* [What you should do] Find the word "screenshot" in the listing, and copy out each line where it turns up.

* [Provided data]
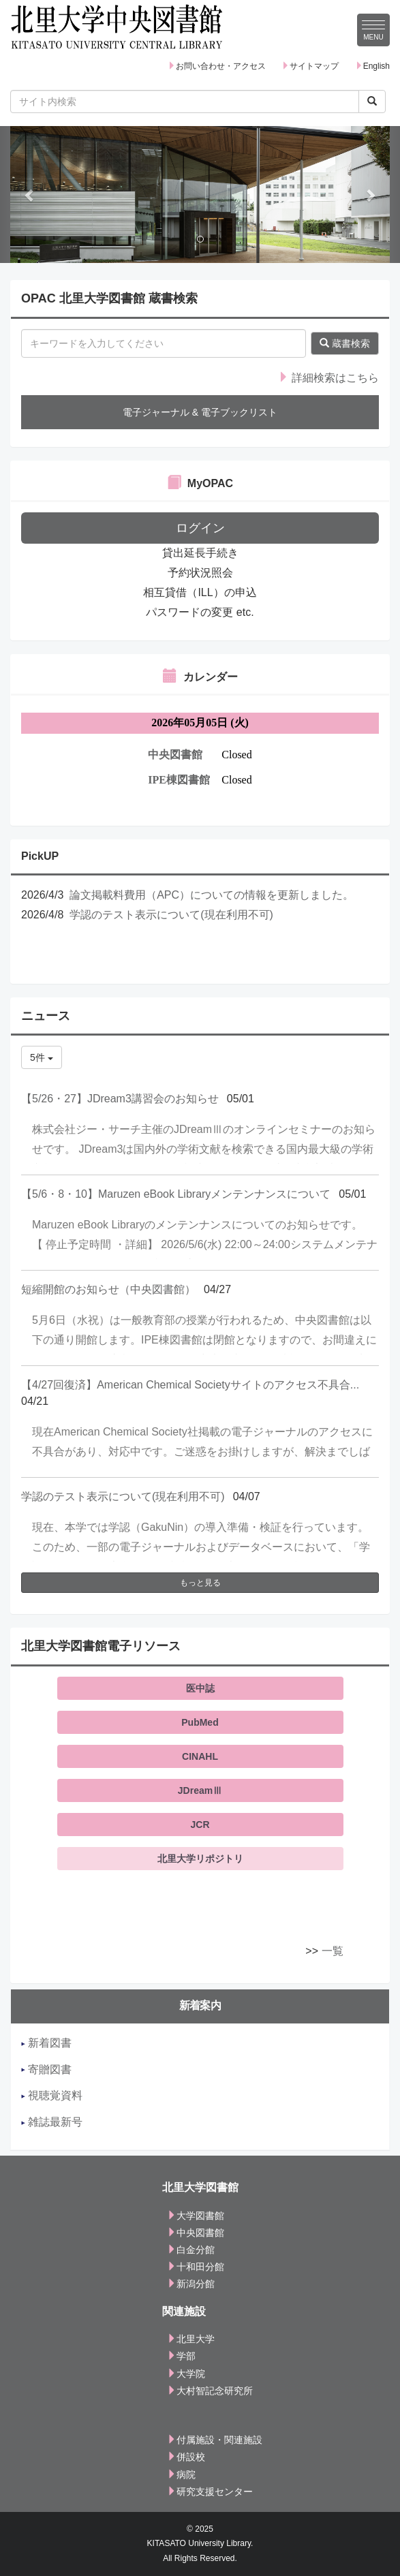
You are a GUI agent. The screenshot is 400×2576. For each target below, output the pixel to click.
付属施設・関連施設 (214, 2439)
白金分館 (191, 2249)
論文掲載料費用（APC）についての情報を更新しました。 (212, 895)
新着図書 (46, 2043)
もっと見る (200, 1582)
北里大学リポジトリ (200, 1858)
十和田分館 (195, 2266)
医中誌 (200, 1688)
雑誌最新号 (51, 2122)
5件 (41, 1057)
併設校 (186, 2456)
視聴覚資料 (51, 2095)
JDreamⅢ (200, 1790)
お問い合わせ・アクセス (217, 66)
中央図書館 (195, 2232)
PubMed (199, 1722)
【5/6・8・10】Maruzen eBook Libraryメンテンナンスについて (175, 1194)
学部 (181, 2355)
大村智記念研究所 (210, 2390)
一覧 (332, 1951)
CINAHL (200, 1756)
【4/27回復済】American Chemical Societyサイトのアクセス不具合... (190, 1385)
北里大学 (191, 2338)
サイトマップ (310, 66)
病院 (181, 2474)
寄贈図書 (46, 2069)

...

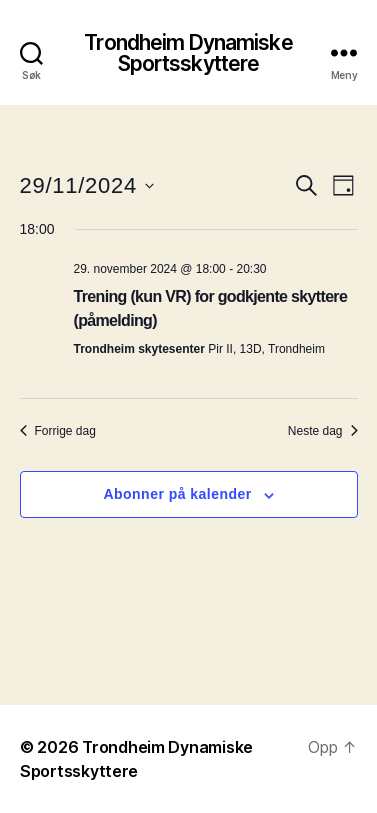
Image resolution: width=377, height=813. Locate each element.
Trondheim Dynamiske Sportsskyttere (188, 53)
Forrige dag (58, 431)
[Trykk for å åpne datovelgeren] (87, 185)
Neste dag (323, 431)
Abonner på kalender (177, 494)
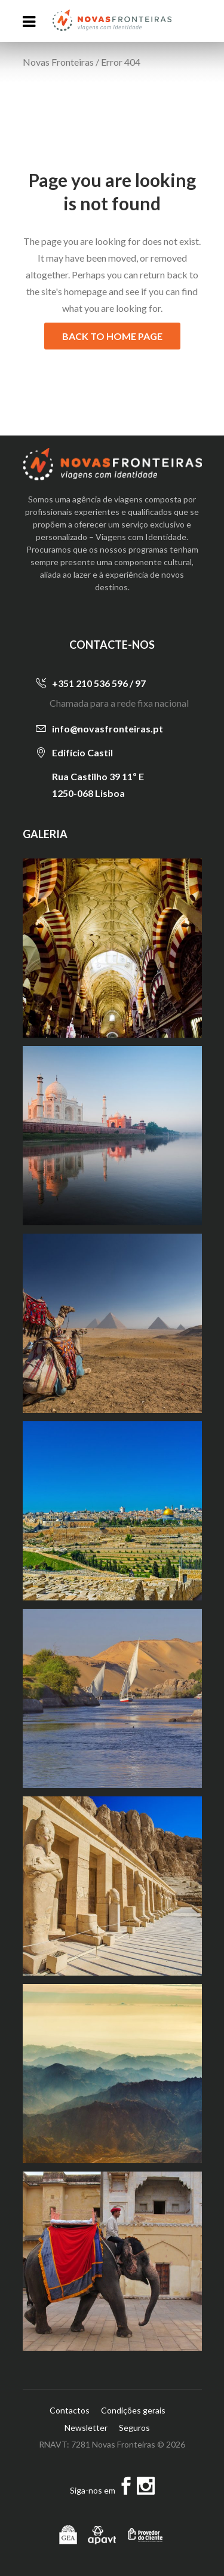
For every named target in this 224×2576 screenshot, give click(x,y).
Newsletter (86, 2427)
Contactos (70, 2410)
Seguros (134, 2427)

* [Expected output]
You are a GUI agent. The screenshot is 400×2576. For each target below, output the pixel to click.
For every named target in this 224×2576 screenshot, give click(x,y).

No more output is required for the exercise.